I want to scrape links to ads on this page: https://reality.idnes.cz/s/?page=1 usin R, rvest and httr packages. It returns results which I do not understand.
The code is:
link <- "https://reality.idnes.cz/s/?page=1"
response <- httr::GET(link)
page <- rvest::read_html(response)
In the code above I get correct return code 200 for the "response" object, but the "page" object after calling read_html() is almost empty, it does not contains the web page content.
When I do:
object.size(response)
the result is something like this:
132464 bytes
So this object contains data, looks correct. But when I do:
object.size(page)
the result is:
784 bytes
The same applies if I call read_html(link) directly, the resulting object size is the same 784 bytes. Why is "page" object almost empty, what happens when calling "page <- rvest::read_html(response) ?"

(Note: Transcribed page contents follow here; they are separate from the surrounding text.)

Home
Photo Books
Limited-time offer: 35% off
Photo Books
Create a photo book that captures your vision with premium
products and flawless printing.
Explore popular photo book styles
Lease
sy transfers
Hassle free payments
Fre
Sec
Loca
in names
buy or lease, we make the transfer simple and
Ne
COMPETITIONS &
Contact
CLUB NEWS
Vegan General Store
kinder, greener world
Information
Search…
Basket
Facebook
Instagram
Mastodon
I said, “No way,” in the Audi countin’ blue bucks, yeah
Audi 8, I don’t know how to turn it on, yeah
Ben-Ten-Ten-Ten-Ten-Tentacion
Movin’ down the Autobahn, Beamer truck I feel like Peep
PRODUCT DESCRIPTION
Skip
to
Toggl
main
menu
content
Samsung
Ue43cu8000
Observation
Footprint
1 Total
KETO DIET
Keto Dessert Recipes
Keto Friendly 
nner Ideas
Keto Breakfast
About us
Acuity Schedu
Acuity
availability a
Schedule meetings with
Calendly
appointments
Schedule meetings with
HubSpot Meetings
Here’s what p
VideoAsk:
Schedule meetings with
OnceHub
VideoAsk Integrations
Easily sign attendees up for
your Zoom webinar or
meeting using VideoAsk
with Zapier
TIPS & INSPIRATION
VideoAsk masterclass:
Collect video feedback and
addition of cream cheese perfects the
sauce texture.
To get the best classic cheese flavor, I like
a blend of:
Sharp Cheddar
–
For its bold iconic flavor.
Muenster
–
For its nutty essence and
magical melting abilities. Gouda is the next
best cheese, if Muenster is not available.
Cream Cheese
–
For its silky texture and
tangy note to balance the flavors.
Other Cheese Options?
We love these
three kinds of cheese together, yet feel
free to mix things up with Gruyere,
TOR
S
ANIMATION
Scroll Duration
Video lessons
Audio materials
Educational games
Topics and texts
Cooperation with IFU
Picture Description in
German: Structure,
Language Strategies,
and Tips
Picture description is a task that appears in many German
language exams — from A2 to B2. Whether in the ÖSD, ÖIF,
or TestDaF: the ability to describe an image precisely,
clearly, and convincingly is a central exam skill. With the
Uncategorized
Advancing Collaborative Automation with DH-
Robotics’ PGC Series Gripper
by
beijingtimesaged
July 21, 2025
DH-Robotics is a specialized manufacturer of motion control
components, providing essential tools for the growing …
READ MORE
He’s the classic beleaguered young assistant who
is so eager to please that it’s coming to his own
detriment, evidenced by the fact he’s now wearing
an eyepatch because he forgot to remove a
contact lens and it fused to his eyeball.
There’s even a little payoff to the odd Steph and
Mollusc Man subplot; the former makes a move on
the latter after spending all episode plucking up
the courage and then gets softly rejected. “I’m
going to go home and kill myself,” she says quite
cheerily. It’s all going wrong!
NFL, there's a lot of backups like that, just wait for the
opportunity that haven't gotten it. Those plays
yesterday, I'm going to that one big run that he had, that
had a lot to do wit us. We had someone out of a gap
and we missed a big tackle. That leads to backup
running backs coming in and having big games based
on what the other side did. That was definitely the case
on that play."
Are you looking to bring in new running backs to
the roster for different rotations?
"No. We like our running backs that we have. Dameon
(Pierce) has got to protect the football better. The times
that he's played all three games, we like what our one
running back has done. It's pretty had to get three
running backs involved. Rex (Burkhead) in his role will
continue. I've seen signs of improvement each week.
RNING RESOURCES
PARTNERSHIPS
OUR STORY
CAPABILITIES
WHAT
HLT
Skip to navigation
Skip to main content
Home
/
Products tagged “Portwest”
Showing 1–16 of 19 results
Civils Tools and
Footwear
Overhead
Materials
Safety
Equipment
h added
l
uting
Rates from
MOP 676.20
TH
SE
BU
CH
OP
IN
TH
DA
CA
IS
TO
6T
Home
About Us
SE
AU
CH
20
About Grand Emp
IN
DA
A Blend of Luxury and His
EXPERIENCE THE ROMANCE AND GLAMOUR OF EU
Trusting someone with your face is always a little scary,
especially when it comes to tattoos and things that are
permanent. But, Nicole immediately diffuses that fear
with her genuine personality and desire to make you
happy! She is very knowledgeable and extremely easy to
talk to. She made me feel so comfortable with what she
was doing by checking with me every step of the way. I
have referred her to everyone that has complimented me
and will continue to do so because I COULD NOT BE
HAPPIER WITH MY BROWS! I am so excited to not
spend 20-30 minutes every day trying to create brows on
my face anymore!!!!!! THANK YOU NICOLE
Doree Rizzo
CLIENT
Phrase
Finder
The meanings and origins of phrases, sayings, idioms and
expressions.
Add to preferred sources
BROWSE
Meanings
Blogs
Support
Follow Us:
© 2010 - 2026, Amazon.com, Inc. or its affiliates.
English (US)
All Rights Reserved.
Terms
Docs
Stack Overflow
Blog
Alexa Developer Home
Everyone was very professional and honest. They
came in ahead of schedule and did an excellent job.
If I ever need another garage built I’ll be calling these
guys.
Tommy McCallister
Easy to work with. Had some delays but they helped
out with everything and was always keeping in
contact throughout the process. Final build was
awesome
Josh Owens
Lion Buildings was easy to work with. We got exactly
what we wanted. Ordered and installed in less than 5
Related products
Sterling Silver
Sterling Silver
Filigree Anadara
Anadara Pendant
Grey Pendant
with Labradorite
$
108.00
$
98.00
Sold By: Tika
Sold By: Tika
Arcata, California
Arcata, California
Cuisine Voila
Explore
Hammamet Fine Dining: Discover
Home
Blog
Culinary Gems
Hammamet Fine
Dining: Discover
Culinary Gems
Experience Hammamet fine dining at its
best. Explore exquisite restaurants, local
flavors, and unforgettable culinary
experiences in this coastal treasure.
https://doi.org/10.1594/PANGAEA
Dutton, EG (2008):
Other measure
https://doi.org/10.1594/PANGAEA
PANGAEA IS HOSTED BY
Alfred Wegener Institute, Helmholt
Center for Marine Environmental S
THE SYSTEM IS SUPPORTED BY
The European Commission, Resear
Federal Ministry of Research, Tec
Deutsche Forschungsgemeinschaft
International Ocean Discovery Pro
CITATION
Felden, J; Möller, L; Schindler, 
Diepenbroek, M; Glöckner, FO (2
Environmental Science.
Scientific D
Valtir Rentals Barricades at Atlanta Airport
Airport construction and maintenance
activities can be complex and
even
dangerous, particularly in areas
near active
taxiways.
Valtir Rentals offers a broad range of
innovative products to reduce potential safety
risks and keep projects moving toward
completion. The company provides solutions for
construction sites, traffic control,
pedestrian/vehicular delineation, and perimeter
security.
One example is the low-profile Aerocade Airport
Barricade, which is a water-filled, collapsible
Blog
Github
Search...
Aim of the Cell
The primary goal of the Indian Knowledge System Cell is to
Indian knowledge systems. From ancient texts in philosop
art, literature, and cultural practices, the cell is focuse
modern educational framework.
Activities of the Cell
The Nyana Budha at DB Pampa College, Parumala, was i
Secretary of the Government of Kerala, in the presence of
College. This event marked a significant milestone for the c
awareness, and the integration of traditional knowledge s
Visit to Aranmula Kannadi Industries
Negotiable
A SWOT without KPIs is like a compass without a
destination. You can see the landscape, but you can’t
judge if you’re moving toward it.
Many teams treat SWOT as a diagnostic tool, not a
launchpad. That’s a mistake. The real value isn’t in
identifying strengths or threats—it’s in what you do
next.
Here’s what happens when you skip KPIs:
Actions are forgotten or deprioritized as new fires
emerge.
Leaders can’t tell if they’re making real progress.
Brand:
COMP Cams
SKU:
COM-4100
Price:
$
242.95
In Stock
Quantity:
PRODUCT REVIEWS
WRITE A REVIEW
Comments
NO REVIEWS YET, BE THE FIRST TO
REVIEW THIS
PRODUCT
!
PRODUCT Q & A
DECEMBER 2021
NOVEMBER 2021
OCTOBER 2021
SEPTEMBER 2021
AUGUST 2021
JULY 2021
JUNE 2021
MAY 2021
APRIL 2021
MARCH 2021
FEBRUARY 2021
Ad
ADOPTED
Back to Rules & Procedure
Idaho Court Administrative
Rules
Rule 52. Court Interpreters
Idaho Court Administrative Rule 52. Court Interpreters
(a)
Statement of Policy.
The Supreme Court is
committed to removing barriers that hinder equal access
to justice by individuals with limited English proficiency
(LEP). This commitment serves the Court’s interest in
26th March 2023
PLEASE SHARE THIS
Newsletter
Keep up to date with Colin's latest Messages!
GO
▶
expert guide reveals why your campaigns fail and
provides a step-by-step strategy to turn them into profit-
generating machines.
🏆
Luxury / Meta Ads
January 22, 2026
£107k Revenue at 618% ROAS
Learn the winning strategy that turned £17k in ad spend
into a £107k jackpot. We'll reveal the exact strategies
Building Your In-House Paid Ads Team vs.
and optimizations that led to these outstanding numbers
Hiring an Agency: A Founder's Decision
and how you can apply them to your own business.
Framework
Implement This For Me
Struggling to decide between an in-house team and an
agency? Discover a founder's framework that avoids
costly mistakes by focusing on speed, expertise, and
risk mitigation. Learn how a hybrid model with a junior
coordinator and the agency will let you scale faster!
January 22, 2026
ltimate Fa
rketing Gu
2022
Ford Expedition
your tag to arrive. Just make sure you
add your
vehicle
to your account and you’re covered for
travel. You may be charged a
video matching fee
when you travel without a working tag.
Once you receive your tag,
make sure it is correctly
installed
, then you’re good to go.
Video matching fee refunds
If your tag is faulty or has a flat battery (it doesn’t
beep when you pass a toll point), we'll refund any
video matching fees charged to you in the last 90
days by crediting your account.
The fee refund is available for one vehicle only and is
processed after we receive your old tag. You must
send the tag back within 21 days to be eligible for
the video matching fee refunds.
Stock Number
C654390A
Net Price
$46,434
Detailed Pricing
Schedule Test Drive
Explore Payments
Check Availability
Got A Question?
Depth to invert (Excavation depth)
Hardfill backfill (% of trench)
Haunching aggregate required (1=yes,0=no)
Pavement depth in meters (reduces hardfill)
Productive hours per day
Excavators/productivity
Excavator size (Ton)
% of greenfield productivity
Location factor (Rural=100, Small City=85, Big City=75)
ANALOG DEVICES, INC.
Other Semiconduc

Many thanks in advance for any help.
That's because page
is a wrapped pointer to memory. That variable in R doesn't contain all the data. It points to memory where the data is stored.
str(page)
# List of 2
# $ node:<externalptr>
# $ doc :<externalptr>
# - attr(*, "class")= chr [1:2] "xml_document" "xml_node"
If you convert to a character you can get all the data object.size(as.character(page))
. It's all there. It's just that object.size
is not a reliable way to know how much data is stored with a particular variable when pointers are involved.
You should be able to extract all the data there without an issue. Like you can find all the <div>
tags with page |> rvest::html_nodes("div")